DATASET ->
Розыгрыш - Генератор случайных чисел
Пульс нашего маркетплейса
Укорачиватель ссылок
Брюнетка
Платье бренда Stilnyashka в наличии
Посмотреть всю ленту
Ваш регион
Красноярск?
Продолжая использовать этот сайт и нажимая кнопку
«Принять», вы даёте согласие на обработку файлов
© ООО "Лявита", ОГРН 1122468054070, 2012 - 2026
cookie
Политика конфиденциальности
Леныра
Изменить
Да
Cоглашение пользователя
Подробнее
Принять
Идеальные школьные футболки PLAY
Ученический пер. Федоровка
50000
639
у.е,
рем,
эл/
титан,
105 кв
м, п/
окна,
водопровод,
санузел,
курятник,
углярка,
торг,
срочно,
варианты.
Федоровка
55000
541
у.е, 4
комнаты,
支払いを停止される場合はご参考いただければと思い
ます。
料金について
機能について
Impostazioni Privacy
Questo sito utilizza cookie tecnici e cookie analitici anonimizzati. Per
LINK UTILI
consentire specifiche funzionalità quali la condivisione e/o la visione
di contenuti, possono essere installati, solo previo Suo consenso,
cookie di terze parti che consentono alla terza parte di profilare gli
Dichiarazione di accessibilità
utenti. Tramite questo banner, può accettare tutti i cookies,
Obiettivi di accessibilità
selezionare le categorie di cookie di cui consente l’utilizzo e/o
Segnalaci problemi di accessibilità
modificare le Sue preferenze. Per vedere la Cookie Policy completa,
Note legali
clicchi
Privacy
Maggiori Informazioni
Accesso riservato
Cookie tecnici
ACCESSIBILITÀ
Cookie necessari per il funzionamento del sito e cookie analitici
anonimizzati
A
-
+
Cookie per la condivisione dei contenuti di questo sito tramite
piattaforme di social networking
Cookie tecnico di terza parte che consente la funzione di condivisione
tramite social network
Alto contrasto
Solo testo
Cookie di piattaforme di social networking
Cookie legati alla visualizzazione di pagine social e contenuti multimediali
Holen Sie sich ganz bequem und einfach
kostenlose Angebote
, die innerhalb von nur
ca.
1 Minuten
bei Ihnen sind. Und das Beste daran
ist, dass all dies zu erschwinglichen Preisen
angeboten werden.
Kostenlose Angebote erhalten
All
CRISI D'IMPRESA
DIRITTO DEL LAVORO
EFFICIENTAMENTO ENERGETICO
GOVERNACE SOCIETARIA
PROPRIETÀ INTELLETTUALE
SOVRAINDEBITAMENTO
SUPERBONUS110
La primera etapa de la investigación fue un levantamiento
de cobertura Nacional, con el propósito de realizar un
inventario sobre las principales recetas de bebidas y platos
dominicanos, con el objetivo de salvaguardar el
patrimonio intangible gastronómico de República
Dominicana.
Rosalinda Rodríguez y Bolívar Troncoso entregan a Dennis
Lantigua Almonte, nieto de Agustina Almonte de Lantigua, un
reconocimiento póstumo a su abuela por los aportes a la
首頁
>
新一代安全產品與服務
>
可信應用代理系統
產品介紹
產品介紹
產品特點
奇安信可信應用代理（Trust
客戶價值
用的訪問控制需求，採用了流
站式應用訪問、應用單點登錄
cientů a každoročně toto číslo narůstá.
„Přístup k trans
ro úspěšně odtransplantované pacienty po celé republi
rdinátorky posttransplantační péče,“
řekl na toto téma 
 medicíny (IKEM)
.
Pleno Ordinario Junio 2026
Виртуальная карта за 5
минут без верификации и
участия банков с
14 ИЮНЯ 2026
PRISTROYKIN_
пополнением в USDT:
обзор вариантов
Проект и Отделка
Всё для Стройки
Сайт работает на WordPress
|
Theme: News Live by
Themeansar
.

THE TASK ->
Take from the material every line that holds "Федоровка".

SOLUTION TO THIS TASK ->
Ученический пер. Федоровка
Федоровка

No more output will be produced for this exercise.